▶ [What you need to do]: Each line that has the string "Audiobooks" must be copied from the records below.

----------

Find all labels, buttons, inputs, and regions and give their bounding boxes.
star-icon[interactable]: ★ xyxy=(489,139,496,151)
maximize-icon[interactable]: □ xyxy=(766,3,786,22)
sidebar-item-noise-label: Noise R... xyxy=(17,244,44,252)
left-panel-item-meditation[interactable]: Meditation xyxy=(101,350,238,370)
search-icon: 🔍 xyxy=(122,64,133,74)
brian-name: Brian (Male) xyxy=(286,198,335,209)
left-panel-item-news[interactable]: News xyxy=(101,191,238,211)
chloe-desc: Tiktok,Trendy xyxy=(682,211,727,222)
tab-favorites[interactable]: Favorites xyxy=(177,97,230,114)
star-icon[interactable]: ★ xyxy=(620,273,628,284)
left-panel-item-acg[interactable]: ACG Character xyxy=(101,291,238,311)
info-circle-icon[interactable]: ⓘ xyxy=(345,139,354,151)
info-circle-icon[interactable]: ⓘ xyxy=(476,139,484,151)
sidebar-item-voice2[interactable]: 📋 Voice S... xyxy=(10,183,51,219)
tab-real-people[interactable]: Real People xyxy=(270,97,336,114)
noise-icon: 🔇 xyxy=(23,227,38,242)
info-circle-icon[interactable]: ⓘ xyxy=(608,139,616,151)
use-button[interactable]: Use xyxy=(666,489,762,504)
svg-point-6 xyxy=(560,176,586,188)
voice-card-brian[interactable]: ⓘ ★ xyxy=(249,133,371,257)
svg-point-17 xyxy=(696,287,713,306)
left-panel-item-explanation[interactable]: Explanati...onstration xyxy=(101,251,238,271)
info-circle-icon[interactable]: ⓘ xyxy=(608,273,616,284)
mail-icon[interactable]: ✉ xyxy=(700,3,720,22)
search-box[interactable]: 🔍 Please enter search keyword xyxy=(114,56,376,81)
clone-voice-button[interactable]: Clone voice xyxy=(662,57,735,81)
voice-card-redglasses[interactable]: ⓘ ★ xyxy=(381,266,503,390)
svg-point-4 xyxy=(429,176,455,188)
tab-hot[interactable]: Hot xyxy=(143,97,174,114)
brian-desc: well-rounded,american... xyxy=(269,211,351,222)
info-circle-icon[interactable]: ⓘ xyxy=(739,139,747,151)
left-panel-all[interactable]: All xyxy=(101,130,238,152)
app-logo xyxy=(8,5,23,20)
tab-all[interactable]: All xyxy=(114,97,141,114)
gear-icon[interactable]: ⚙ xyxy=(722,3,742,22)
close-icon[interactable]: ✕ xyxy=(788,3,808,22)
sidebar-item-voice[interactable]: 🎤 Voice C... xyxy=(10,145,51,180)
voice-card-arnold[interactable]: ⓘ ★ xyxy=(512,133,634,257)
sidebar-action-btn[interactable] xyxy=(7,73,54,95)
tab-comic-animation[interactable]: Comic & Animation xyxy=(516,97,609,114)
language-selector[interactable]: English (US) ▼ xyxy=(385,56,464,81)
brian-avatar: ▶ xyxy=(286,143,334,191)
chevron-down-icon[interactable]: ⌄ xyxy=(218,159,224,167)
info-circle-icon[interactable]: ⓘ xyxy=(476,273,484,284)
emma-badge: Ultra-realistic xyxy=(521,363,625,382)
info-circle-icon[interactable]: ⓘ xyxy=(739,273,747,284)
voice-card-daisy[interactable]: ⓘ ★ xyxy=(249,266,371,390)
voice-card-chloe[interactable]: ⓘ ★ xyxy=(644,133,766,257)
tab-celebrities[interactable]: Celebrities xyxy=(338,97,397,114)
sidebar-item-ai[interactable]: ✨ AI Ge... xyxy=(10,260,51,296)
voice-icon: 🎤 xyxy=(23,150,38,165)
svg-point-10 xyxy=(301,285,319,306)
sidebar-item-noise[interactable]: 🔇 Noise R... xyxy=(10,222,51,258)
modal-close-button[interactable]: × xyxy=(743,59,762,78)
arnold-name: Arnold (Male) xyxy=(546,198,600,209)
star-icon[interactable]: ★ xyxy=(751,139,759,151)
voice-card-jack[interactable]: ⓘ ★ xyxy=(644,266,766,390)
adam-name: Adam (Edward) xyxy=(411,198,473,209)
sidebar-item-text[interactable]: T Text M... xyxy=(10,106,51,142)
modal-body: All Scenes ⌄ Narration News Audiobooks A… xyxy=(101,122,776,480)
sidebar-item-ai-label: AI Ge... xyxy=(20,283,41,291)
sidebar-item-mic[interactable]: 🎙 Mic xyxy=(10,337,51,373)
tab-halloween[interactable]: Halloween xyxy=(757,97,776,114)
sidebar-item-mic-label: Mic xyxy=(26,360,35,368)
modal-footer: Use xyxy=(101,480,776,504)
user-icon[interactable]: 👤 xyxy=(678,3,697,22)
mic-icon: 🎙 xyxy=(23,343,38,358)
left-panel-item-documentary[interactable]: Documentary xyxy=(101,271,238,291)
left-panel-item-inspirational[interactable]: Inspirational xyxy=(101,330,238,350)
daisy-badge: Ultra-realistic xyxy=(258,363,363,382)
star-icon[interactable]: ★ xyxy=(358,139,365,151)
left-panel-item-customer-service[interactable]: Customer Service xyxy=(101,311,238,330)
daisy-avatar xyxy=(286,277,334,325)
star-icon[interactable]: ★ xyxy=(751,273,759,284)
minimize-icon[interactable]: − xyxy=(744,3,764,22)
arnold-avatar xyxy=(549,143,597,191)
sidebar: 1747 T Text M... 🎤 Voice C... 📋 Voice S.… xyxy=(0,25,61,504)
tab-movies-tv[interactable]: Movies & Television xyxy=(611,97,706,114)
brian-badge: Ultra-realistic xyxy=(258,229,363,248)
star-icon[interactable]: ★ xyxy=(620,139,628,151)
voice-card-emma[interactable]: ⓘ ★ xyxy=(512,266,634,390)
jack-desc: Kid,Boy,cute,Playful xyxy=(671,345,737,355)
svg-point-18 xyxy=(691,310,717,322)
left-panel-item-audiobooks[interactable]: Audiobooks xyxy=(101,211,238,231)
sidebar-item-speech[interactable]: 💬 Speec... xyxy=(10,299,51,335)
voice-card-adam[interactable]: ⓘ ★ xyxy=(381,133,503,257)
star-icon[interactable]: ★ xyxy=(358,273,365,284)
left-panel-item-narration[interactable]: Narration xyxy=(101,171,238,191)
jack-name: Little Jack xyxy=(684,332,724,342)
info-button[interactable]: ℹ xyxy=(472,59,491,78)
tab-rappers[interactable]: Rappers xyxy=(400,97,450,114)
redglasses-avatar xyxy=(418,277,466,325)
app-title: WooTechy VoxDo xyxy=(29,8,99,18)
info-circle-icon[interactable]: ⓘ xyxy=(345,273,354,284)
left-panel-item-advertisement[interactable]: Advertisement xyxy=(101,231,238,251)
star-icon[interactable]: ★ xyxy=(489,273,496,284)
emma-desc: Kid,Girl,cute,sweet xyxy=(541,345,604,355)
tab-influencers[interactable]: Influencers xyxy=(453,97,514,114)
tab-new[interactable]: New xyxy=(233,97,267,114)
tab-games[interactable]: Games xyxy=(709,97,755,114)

----------

▶ [Result]:
modal-body: All Scenes ⌄ Narration News Audiobooks A… xyxy=(101,122,776,480)
left-panel-item-audiobooks[interactable]: Audiobooks xyxy=(101,211,238,231)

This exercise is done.